Skandalgesättigt und in der Deckung erstarrt, muß wohl einer aus dem Team des Chefs auf die Bumerang-Idee gekommen sein. Ein neuer Deus otiosus soll installiert werden, ein repräsentativer oberster Gott, der sich rasch zurückzieht. Doch die anderen bestehen auf ihrer ersten Anwartschaft! Eine Frage der Symmetrie, so wird argumentiert, zumindest den Präsidenten wollen sie stellen, diesmal einen mit internationalem Renommee, eine späte Antwort auf den roten Altvater. Beraten von den bestallten Einbläsern, hat der Chef den anderen aber ein Trumpf-Ei gelegt, nicht ahnend, daß tatsächlich ein kleiner Drachen ausschlüpft, dessen Schwefel-Atem voll auf das Land zurückschlägt. Und sofort blättert der Lack ab, und die alten Gräben werden wieder sichtbar. Was als Gerücht konzipiert war, erweist sich auf höherer Ebene als richtig, und das benachbarte, aber auch das entfernte Ausland delektieren sich empört und gewissermaßen bestätigt am Flagranti-Beweis dafür, daß man die Dinge zwar erfolgreich, aber nicht auf ewig unter den Tisch kehren kann.

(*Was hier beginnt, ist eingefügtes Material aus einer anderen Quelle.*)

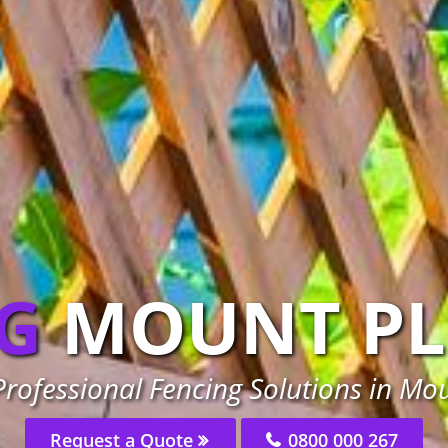
G
MOUNT PL
rofessional Fencing Solutions in Mo
Request a Quote
0800 000 267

Die Knie voller Gazetten, die sich bereits wellen vom feuchten Griff, reisen Mela und Borisch entlang der Luftlinie auf die Stadt da unten zu, jene sagenhafte, die nichts, aber auch gar nichts mit den Turbulenzen der verlassenen zu tun hat und die dieselben auch nicht zur Kenntnis nehmen wird, da sie sie, verglichen mit denjenigen, die ihre eigene Luft verpesten, für geringfügig hält und für außerhalb des sensiblen Dunstkreises. Und was Borisch die helle Empörung in die Haarwurzeln treibt, kommentiert Mela höchstens mit einem unhörbaren „da habt ihr's“, Ausdruck einer natürlichen Vergeltungssucht. Sie gönnt dem Chef sowohl Blamage als auch die Presse, so rächt sich in ihren Augen die zu leicht genommene, die verweigerte Vaterschaft.